Borrell Associates pegs it at $15.7 billion, and Kelsey at $23.3 billion. Why the $7.6 billion difference in the two reports? To put it simply, methodology. Kelsey lumps in expenditures that Borrell doesn’t.
Key distinctions are Kelsey’s inclusion of spending on email management and online reputation management, categories that Borrell does not include in its roundup of local online ad spending. Indeed, some would consider these closer to production or PR related expenditures.
Kelsey also adds in digital out-of-home spending such as ads seen on the digital monitors in the back of taxicabs – and even what it calls “digital cinema” – the local ads played before film previews at movie theaters.
Borrell doesn’t include those digital out-of-home expenditures in its local online ad spending report. Until now, said Kip Cassino, EVP at Borrell, the research firm has included out-of-home data in its reports. “That will change next year.
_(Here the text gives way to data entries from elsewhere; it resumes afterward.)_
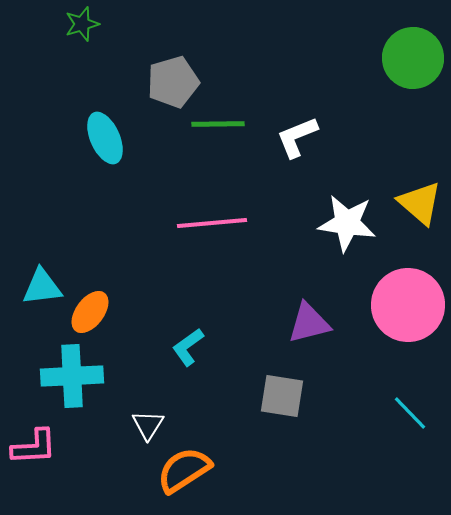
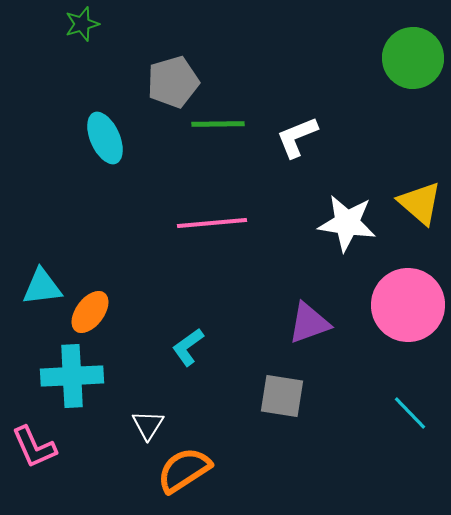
purple triangle: rotated 6 degrees counterclockwise
pink L-shape: rotated 69 degrees clockwise
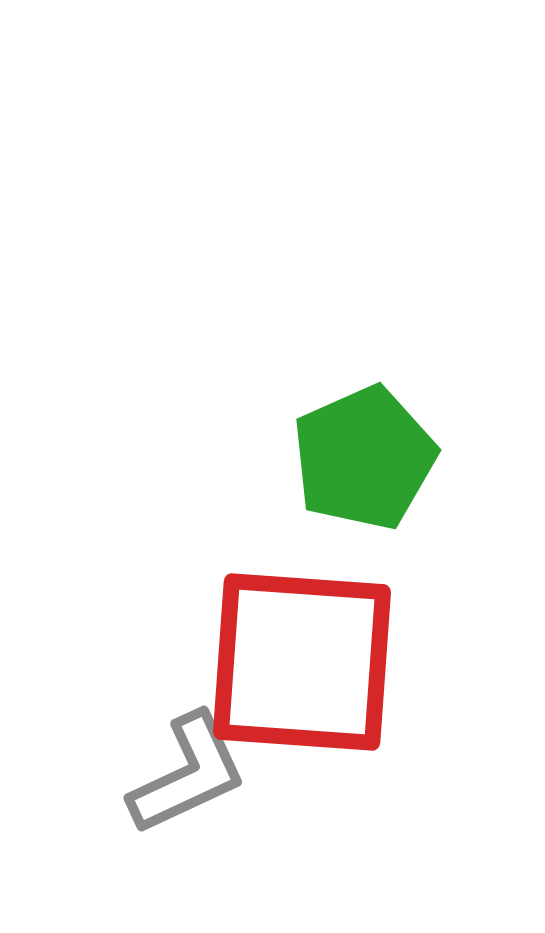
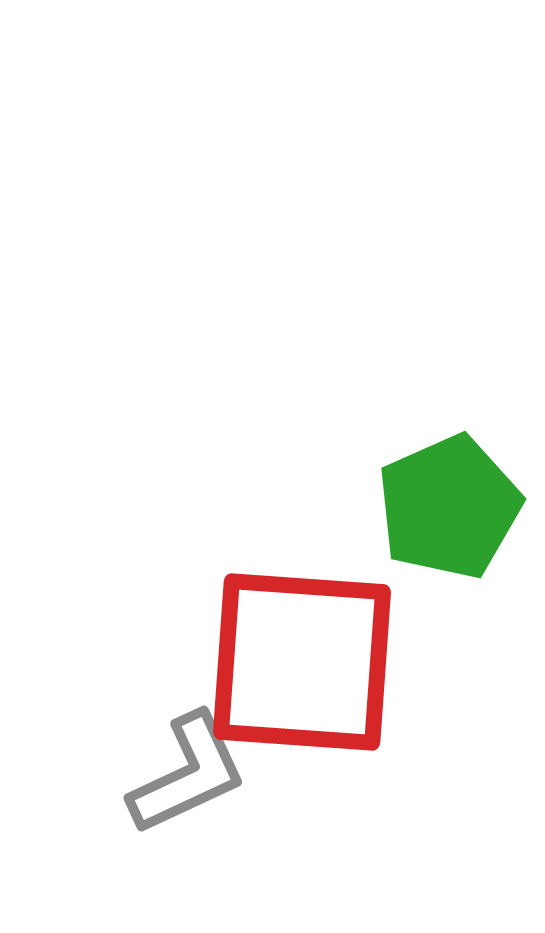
green pentagon: moved 85 px right, 49 px down
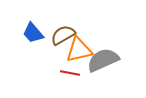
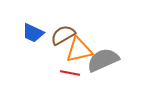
blue trapezoid: rotated 25 degrees counterclockwise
It usually takes us two years or more to research new media choices before we publically delineate them,” he added.
It’s all reflective of the firms’ mission of tracking a shifting target. “It’s a moving definition,” said Mark Fratrik, VP and chief economist at BIA/Kelsey.
“What we try to make estimates of are advertising spending by businesses that are trying to target local audiences, and geo-target,” he continued.
“This is difficult stuff to do,” said Cassino. For him, the differences between the Kelsey approach and the Borrell approach has a lot to do with semantics. “A lot of it is semantic in that their definition of what is local is very different from ours.”
For instance, while Kelsey might include ad spending from a national advertiser geographically targeting a local market, Borrell may not. Borrell, said Cassino, considers local ad dollars to be those “paid for or generated from, and targeted to that same market.”
The online share of all local ad spending reported by both firms, however, is more on par. Borrell’s report, released earlier this month, states that local online ads will account for 19.7 percent in 2012. Kelsey says it will be 18.9 percent of the local ad market next year.
But, in the end, both firms essentially have the same goal; that is to help local media businesses understand the marketplaces in which they operate. “It’s very important for media companies to know their share [of their market] whether they’re offline or online,” said Cassino. Without that information, for instance, a local media firm with 5 percent revenue growth last year may not realize it should have grown more in a local market that grew 10 percent overall.